Tensixコアは縦横4方向のリンクを持つ
しかもNOCはマルチチップ構成で非常に有用
さて、GrayskullでもTensixコア同士はNoCで接続されているという話があったが、これはWormholeも同じである。下の画像がWormholeのネットワーク構成だが、すべてのTensixコアには2つのルーターが置かれ、それぞれのルーターは縦方向と横方向の2対のリンクを保持しており、結果としてTensixコアは縦横4方向のリンクを持つ構造になる。
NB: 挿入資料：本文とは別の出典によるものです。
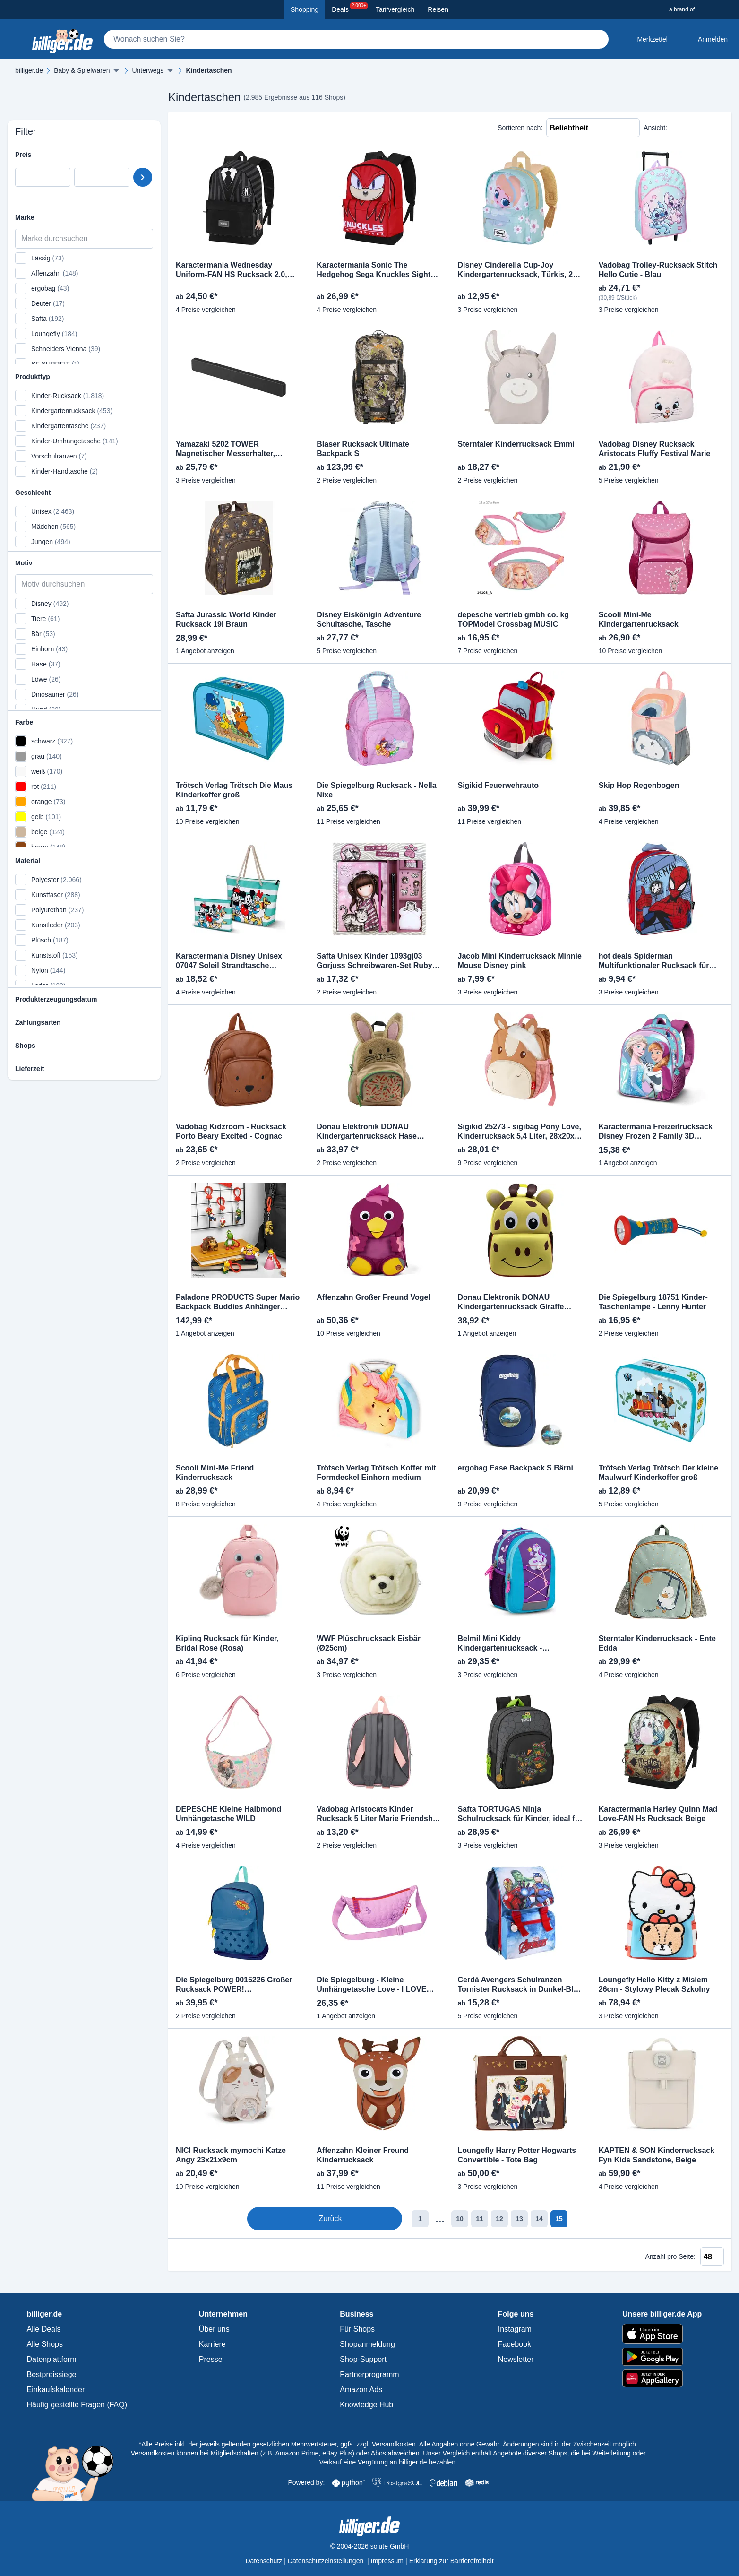 Image resolution: width=739 pixels, height=2576 pixels. I want to click on Datenplattform, so click(52, 2359).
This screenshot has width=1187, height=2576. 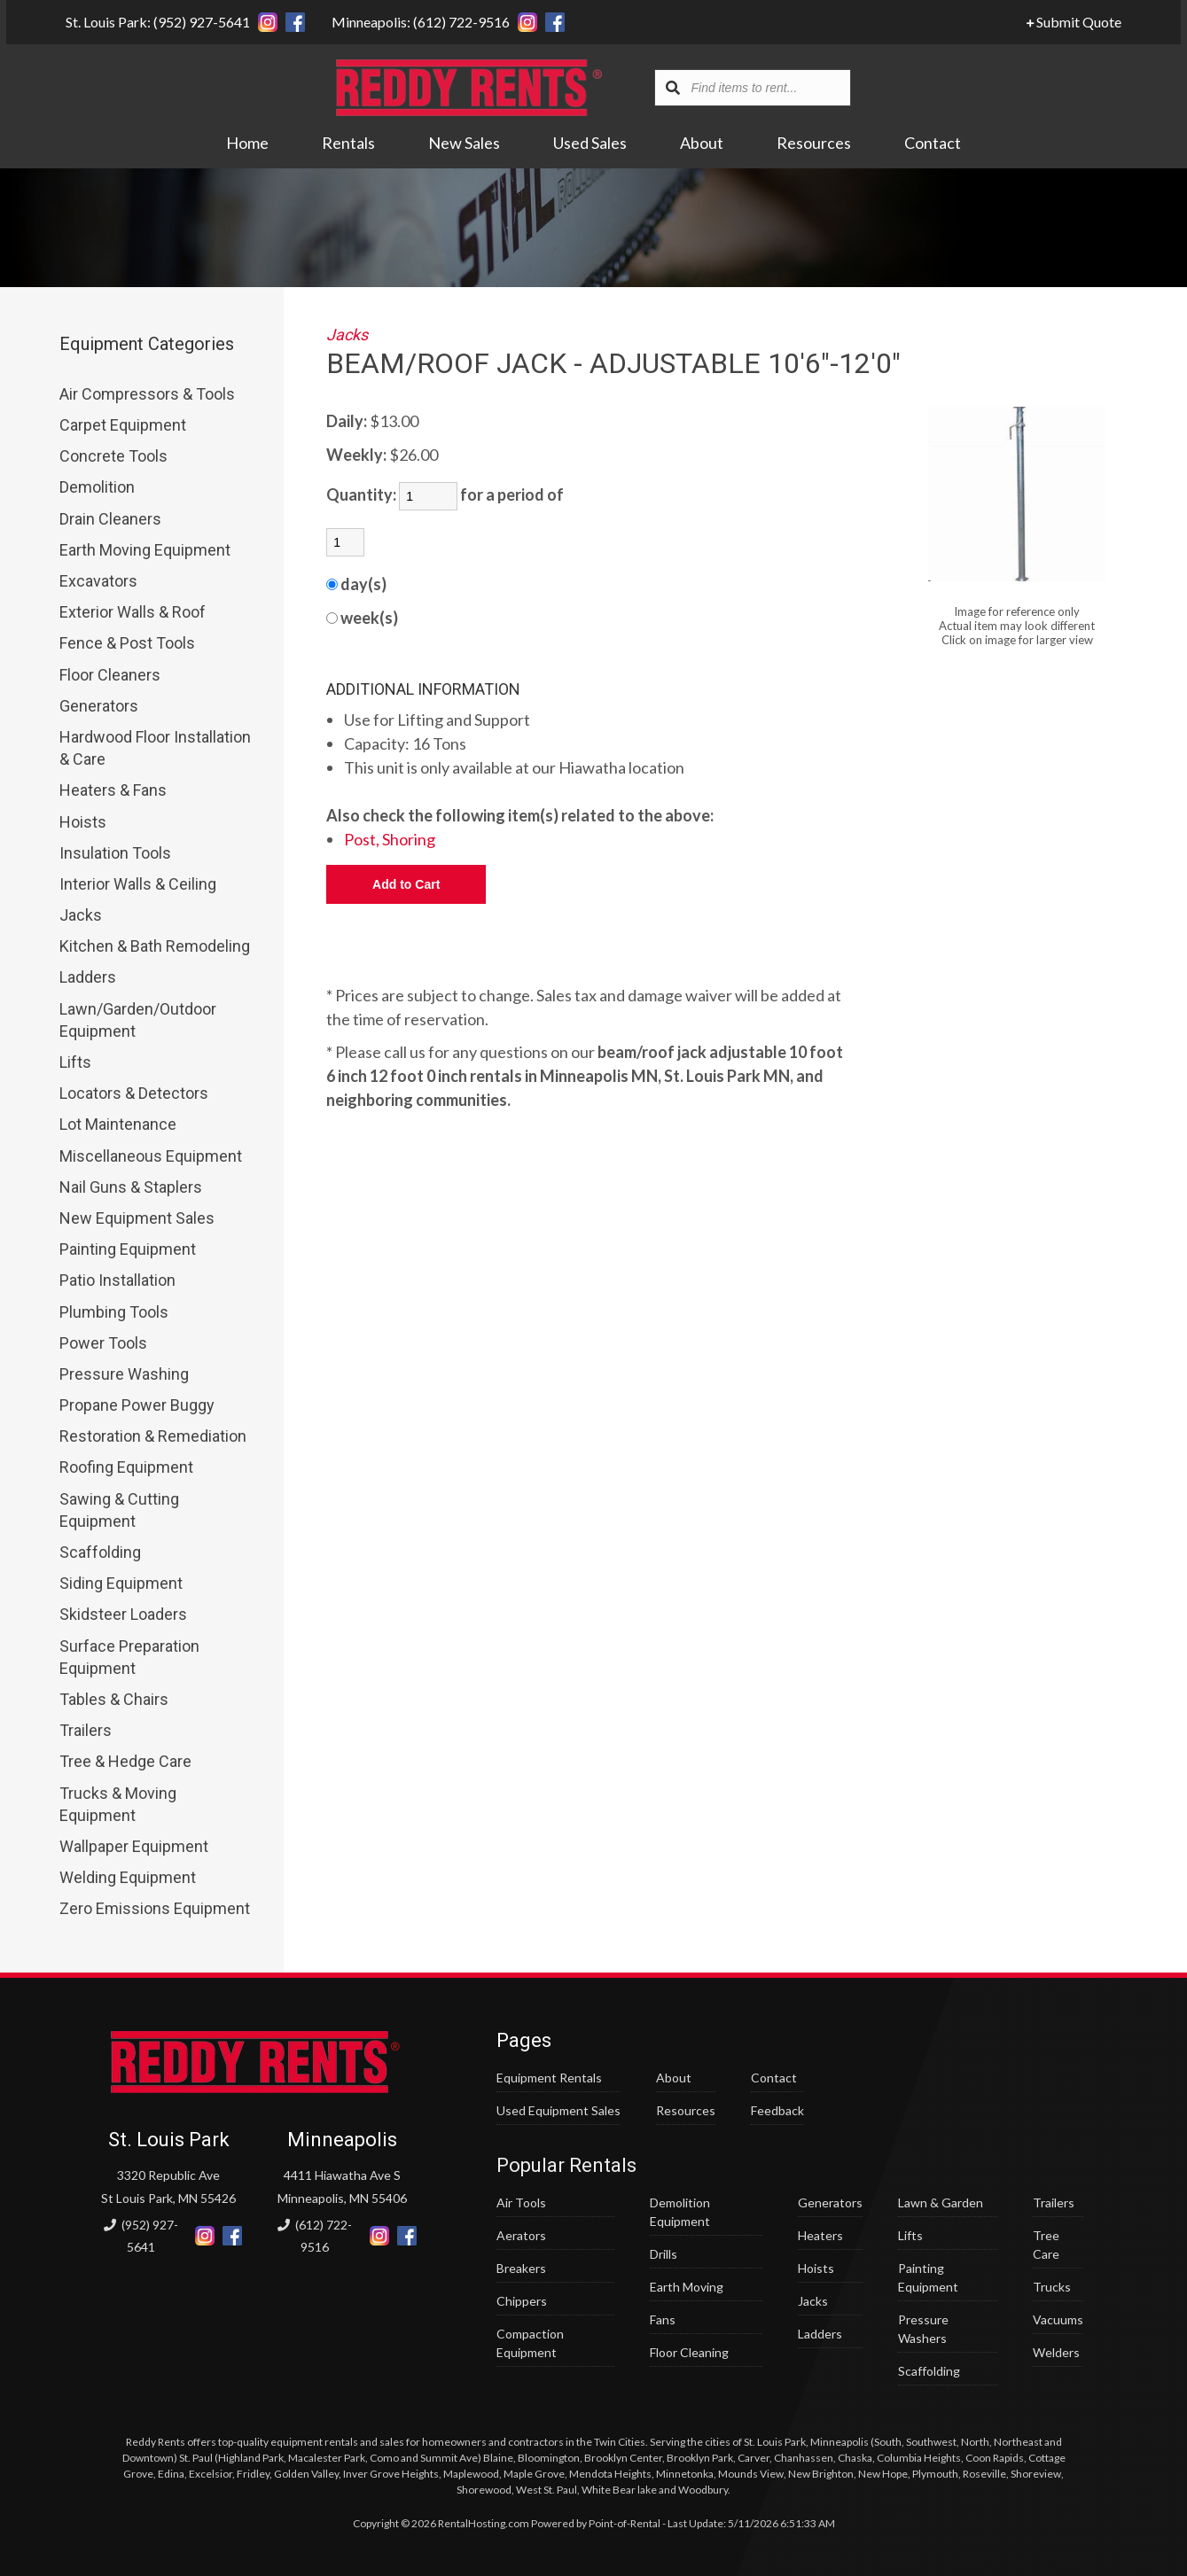 What do you see at coordinates (127, 643) in the screenshot?
I see `Fence & Post Tools` at bounding box center [127, 643].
このメッシュの上でNOCを構築するのはGrayskullと同じである。ただGrayskullではこれをNOCにする意味が今ひとつ不明だったのだが、続くスライドでその意味が完全に理解できた。
先にも書いたように、Wormholeは100GbEを16本搭載し、これを利用してチップ間接続が可能になっている。上の画像はこのWormholeを12個集約した例であるが、16本のGbEを4本づつに分けたうえで、それぞれ上下左右のWormholeと接続する格好である。
この際にリンクはGbEを経由して外部に引っ張り出される形になる。
この構成で言えば、80×12=960個のTensixコアが特にパーティションもなにもない、均一な形で接続されているようにプログラマーからは見える。こうなってくると、NOCを利用するメリットは明確である。
Wormholeが1チップで動作しているのであれば、NOCのメリットはあまり感じられないが、物理的にどうつながっているかケースバイケースのマルチチップ構成でプログラミングをすることを考えると、NOCは非常に有用である。
ちなみに2021年の計画では、このWormholeを32個つないだNebulaが4Uサーバーとして提供され、このNebulaを8つ搭載した48UのラックがGalaxyとされていた。
そのGalaxyの内部結線を分解したのが下の画像だ。
このGalaxyでは256個のWormholeが搭載され、Tensixコアはトータル2万480個、演算性能はFP16で110PFに達する。そして必要なら複数ラックをつないでさらに大規模な構成を構築することも可能だ。
そして内部は、レイヤーの複雑さに応じてTensixコアの塊を任意のパーティションに区切ってそれぞれ処理させることで効率を上げられるとする。
昨年2月の時点ですでに最初のサンプルはできあがっていたようで、予定では2022年第4四半期に出荷という話であったが、今のところまだ発表がないあたりはやや遅れているようだ。